Less known may be that in its data storage and query engine, Snowflake uses two technologies: vectorized query execution and lightweight compression methods in its columnar data storage. Both were techniques pioneered in CWI’s Database Architectures group, but now popular in analytical database systems. One of the group’s PhD graduates developing those technologies, was Marcin Żukowski, who would later co-found Snowflake in 2012.
How do look back on your time at CWI?
“For decades now, CWI’s data research group is considered to be one of the most interesting ones doing research in the database space, in particular around the performance aspects. As such, being there was great fun, as there were always many interesting, often controversial, and sometimes a bit crazy ideas flying around. With MonetDB, the group also had a history of building sizable software projects. This environment helped us build our new system, called X100. I would probably never come up with the idea that became the basis for the vectorized execution if I didn't work on MonetDB.”
When you were at CWI, did you ever realize that the technology you were working on would grow out to this level?
“It was clear to me - and everyone else in this field at some point - that it would become the storage format for analytical databases. MonetDB for sure was one of the first ‘real’ systems doing it.

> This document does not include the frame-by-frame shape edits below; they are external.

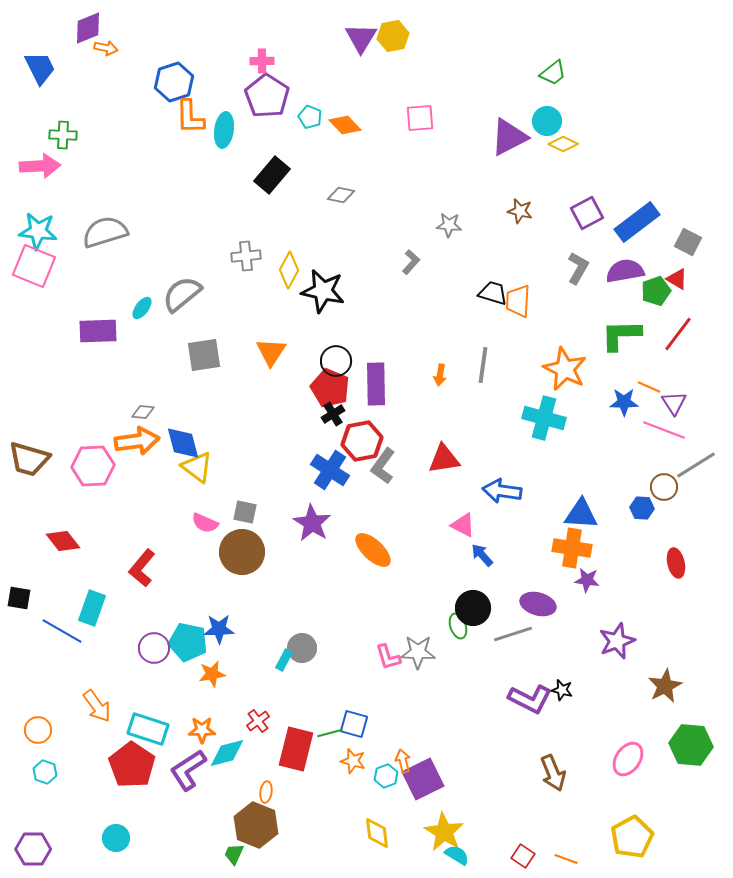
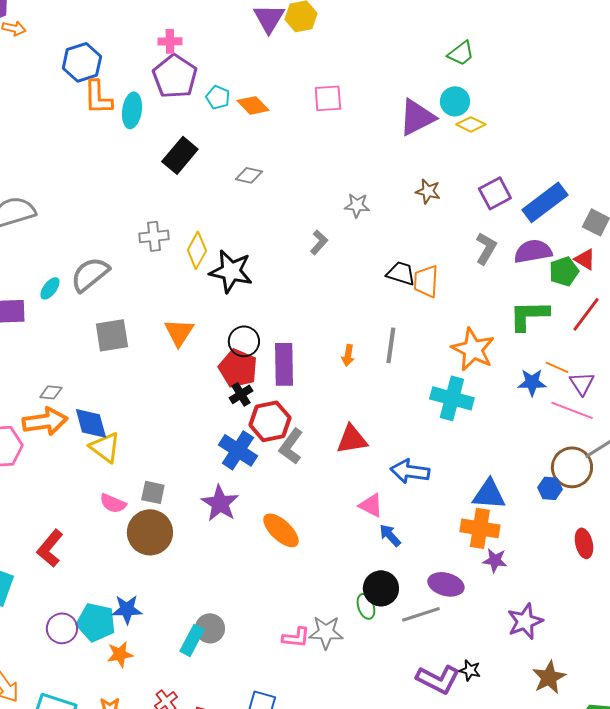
brown circle: (664, 487) -> (572, 467), size x1.5
pink L-shape: (388, 657) -> (296, 637), turned -68
cyan rectangle: (284, 660) -> (192, 640), size x1.4
brown star: (665, 686) -> (549, 677), moved

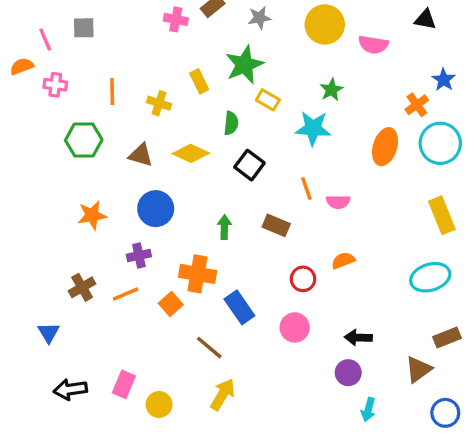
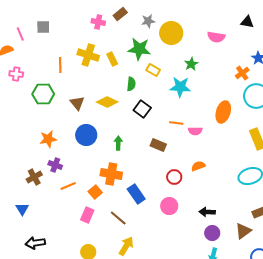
yellow circle: (325, 24) -> (171, 33), moved
green star: (244, 65) -> (139, 49), turned 30
pink cross: (55, 85) -> (16, 74), moved
yellow cross: (159, 103) -> (88, 55), moved, size x1.5
orange ellipse: (385, 147) -> (223, 112), moved
brown triangle: (141, 155) -> (77, 103), turned 35
orange line: (306, 189) -> (176, 123), turned -64
green arrow: (224, 227) -> (118, 143), moved
purple cross: (139, 255) -> (55, 165), moved, turned 32
brown cross: (82, 287) -> (34, 177), moved
purple circle: (348, 373) -> (212, 233), moved
pink rectangle: (124, 384) -> (87, 215), moved

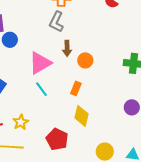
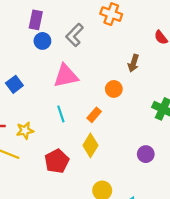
gray L-shape: (56, 22) -> (75, 35), moved
brown arrow: (67, 48) -> (133, 63), moved
cyan line: (41, 89) -> (61, 114), moved

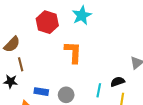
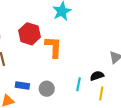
red hexagon: (47, 22) -> (29, 34), moved

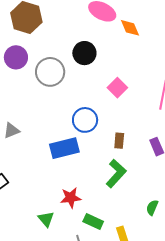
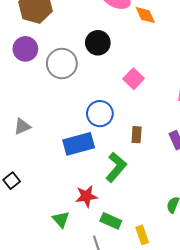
green L-shape: (116, 173) -> (116, 167), moved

Also, column storage evolved a lot, and has different forms, and it’s hard to clearly define what a ‘column store’ exactly is.”
“As for vectorized execution, I knew it has amazing potential. So, it was not surprising when we started hearing that multiple systems from various major corporations started incorporating these ideas into their products. It’s amazing to see even now, after 15 years, new systems are being built citing X100 as their main inspiration. The recent Databricks announcement on their Delta Engine is an example of this.”

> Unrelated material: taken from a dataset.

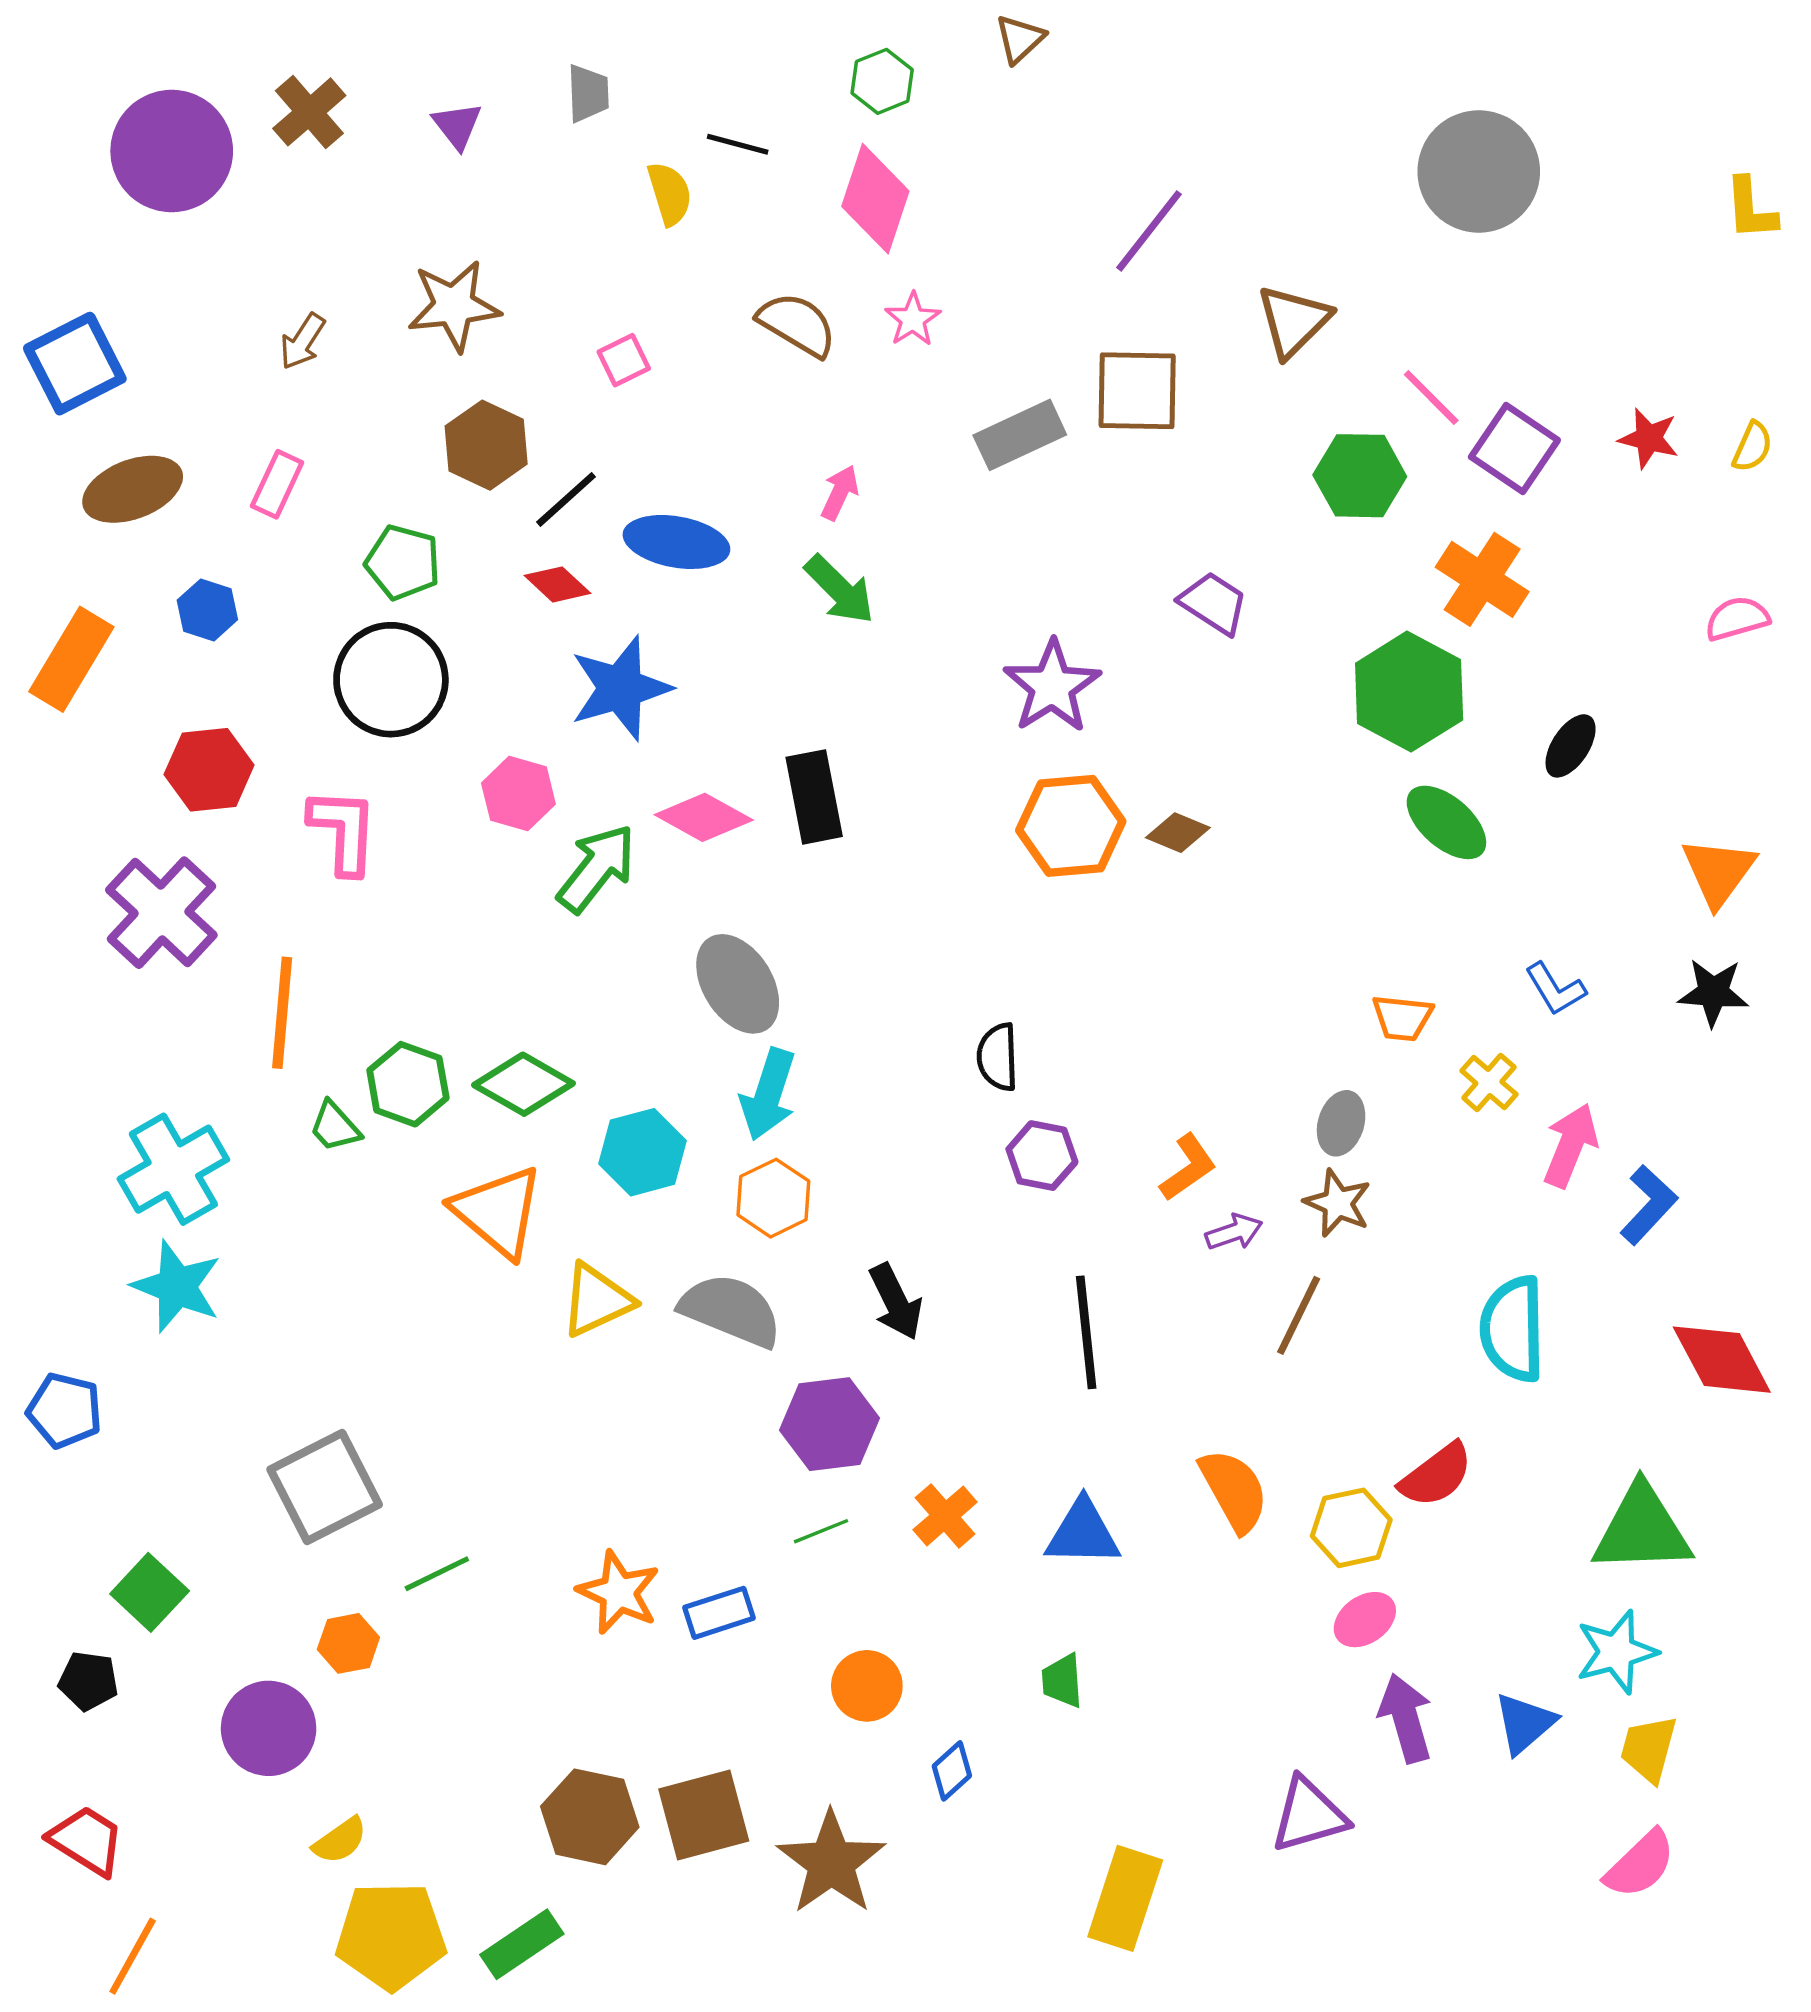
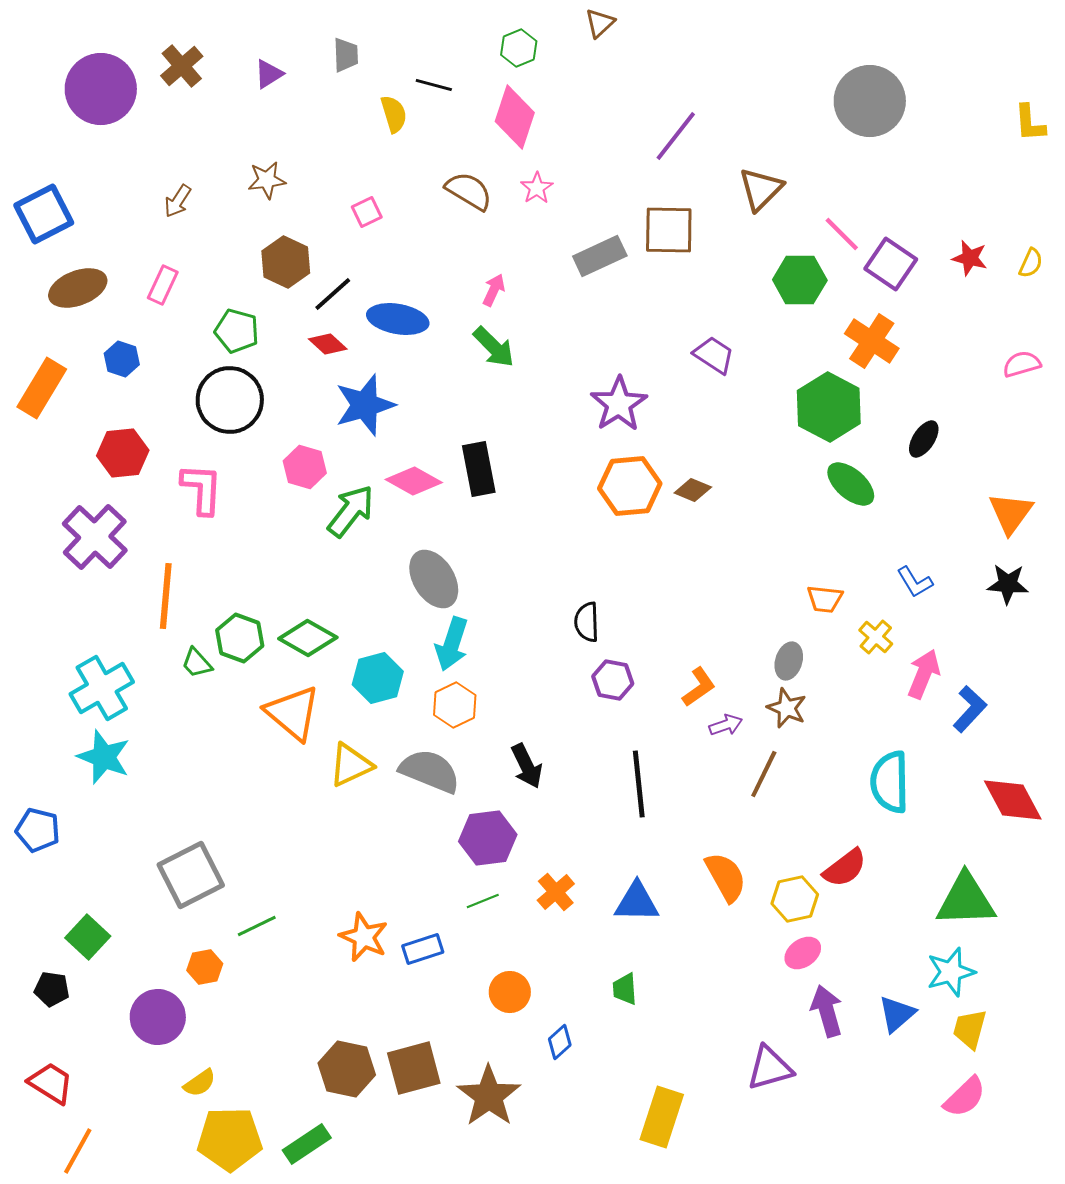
purple triangle: (457, 126) -> (269, 74), turned 36
brown star: (454, 306) -> (267, 180), size x0.7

“So yes, for sure, column stores and vectorized execution are two of the fundamental techniques behind Snowflake's success. The main engine is superfast in large part thanks to these two techniques.”
What made you decide to do your PhD research at CWI?

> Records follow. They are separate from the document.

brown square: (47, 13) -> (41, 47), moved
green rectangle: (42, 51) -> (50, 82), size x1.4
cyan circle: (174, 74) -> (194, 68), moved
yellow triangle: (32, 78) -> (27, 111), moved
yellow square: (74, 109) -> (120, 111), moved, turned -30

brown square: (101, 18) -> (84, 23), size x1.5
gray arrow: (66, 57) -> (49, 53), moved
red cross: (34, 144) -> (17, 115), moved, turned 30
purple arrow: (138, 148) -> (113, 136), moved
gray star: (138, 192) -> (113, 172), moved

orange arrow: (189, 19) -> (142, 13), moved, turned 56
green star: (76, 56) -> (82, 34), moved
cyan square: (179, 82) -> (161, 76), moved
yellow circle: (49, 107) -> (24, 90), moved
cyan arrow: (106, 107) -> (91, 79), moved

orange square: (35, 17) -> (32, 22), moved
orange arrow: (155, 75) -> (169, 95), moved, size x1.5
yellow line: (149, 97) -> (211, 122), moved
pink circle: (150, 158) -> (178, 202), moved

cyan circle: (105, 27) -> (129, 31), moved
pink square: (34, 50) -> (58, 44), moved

“First of all, there was so much luck involved here. First, I decided to come to Amsterdam for the final year of my studies. I wanted to do a MSc thesis in databases, but more on the theory side. My professors at the Vrije University (prof. Henri Bal in particular) suggested I should talk to CWI’s Data Architectures group, as they are go-to database folks in Amsterdam. They quickly convinced me that a more practical research is a better idea. All these little things pointed me to getting into this field.”
Did your PhD research at CWI meet your expectations?
“CWI’s Data Architectures group has a strong focus on performance, and also they had MonetDB, a great system for testing new ideas. That let me learn a tremendous amount during my MSc stay, and some of the very core ideas for what later became X100/Vectorwise were formed then.”
“During PhD, it was great to be surrounded by some students with similar focus, but also some working in adjacent fields. For example, my best friend from PhD, Roberto Cornacchia, worked on a system built on top of MonetDB or X100, and he challenged us, as a user, to make our system more functional and better.”
“The one thing that made this all come together was my relationship with Peter Boncz, first as a teacher and mentor, then as a lifetime friend. We “clicked”, and I think together we were able to tackle really hard problems quite well. I was so, so lucky to find him.”
Do you have any advice for other researchers, or students who want to follow in your footsteps?
“My best advice is to go on internships. Too few students in Europe do that. Another advice would be to work with others. It’s very rare that a single idea is enough to make a big change. You need many ideas to build something meaningful, so you need many people. Finally, find real applications for your technology, and search for problems real users have that researchers rarely tackle.”